* **TASK GOAL**: Retype exactly the span of lines below from the one with "Bataty faszerowane – przepis." through the one with "(Новосибирская область)". Do not include pictures.

* **INFORMATION SUPPLIED**:

☆ ☆ ☆ ☆

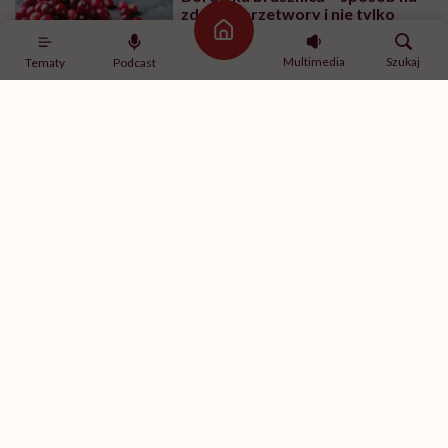
zdrowe przetwory i nie tylko
Strona główna
Multimedia
Szukaj
Tematy
Podcast
PRZEPISY
Bataty faszerowane – przepis.
Jak zrobić nadziewane bataty?
ZDROWE ODŻYWIANIE
Jak rozpoznać zepsute mięso?
Jaki jest jego kolor i zapach?
PRZEPISY
Nasiona chia. 10 przepisów na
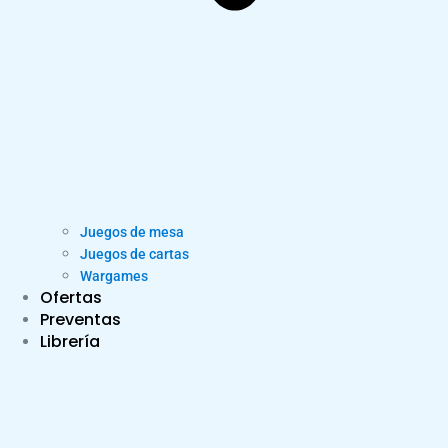
Juegos de mesa
Juegos de cartas
Wargames
Ofertas
Preventas
Librería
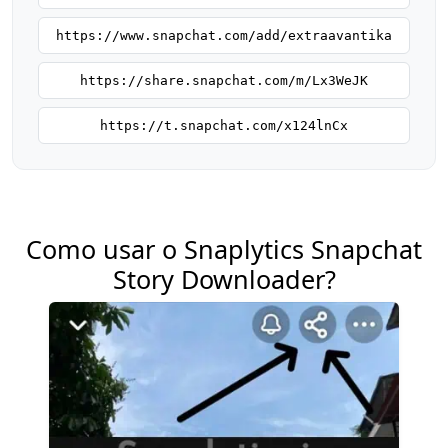
https://www.snapchat.com/add/extraavantika
https://share.snapchat.com/m/Lx3WeJK
https://t.snapchat.com/x124lnCx
Como usar o Snaplytics Snapchat
Story Downloader?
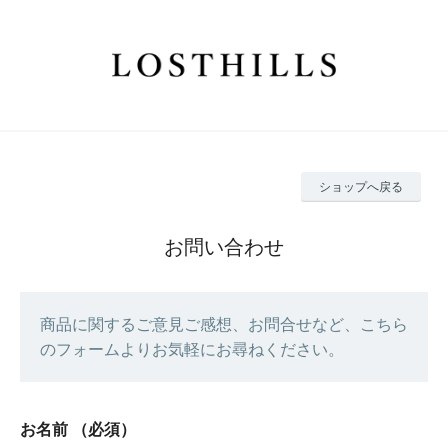
ショップへ戻る
お問い合わせ
商品に関するご意見ご感想、お問合せなど、こちら
のフォームよりお気軽にお尋ねください。
お名前
（必須）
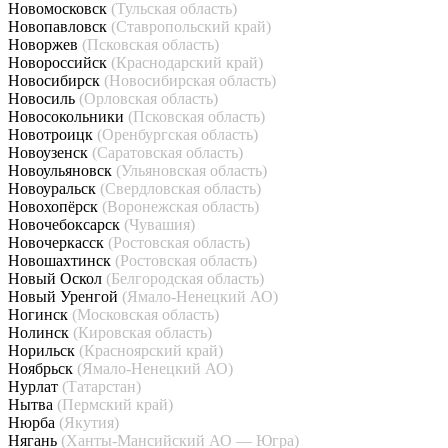
Новомосковск
(Тульская область)
Новопавловск
(Ставропольский край)
Новоржев
(Псковская область)
Новороссийск
(Краснодарский край)
Новосибирск
(Новосибирская область)
Новосиль
(Орловская область)
Новосокольники
(Псковская область)
Новотроицк
(Оренбургская область)
Новоузенск
(Саратовская область)
Новоульяновск
(Ульяновская область)
Новоуральск
(Свердловская область)
Новохопёрск
(Воронежская область)
Новочебоксарск
(Чувашия)
Новочеркасск
(Ростовская область)
Новошахтинск
(Ростовская область)
Новый Оскол
(Белгородская область)
Новый Уренгой
(Ямало-Ненецкий АО)
Ногинск
(Московская область)
Нолинск
(Кировская область)
Норильск
(Красноярский край)
Ноябрьск
(Ямало-Ненецкий АО)
Нурлат
(Татарстан)
Нытва
(Пермский край)
Нюрба
(Якутия)
Нягань
(Ханты-Мансийский АО — Югра)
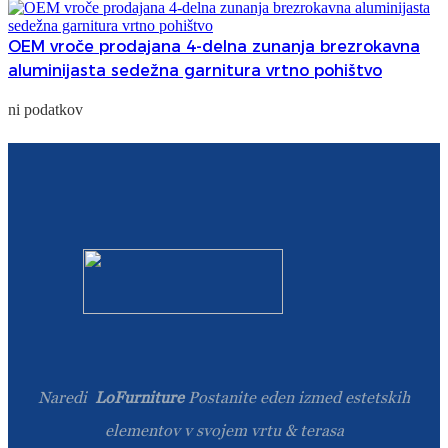
OEM vroče prodajana 4-delna zunanja brezrokavna
aluminijasta sedežna garnitura vrtno pohištvo
ni podatkov
Naredi
LoFurniture
Postanite eden izmed estetskih
elementov v svojem vrtu & terasa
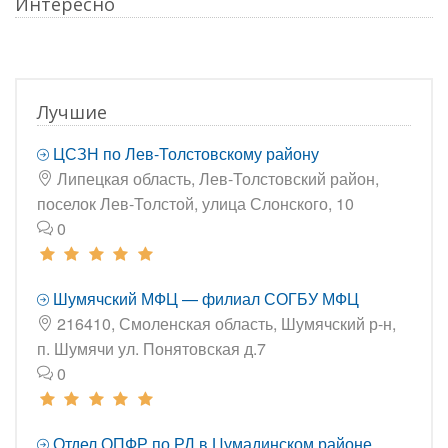
Интересно
Лучшие
ЦСЗН по Лев-Толстовскому району
Липецкая область, Лев-Толстовский район,
поселок Лев-Толстой, улица Слонского, 10
0
Шумячский МФЦ — филиал СОГБУ МФЦ
216410, Смоленская область, Шумячский р-н,
п. Шумячи ул. Понятовская д.7
0
Отдел ОПФР по РД в Цумадинском районе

☆ ☆ ☆ ☆

* **ANSWER TO THIS EXERCISE**:
Bataty faszerowane – przepis.
Jak zrobić nadziewane bataty?
ZDROWE ODŻYWIANIE
Jak rozpoznać zepsute mięso?
Jaki jest jego kolor i zapach?
PRZEPISY
Nasiona chia. 10 przepisów na
Juegos de mesa
Juegos de cartas
Wargames
Ofertas
Preventas
Librería
https://www.snapchat.com/add/extraavantika
https://share.snapchat.com/m/Lx3WeJK
https://t.snapchat.com/x124lnCx
Como usar o Snaplytics Snapchat
Story Downloader?
ショップへ戻る
お問い合わせ
商品に関するご意見ご感想、お問合せなど、こちら
のフォームよりお気軽にお尋ねください。
お名前
（必須）
Новомосковск
(Тульская область)
Новопавловск
(Ставропольский край)
Новоржев
(Псковская область)
Новороссийск
(Краснодарский край)
Новосибирск
(Новосибирская область)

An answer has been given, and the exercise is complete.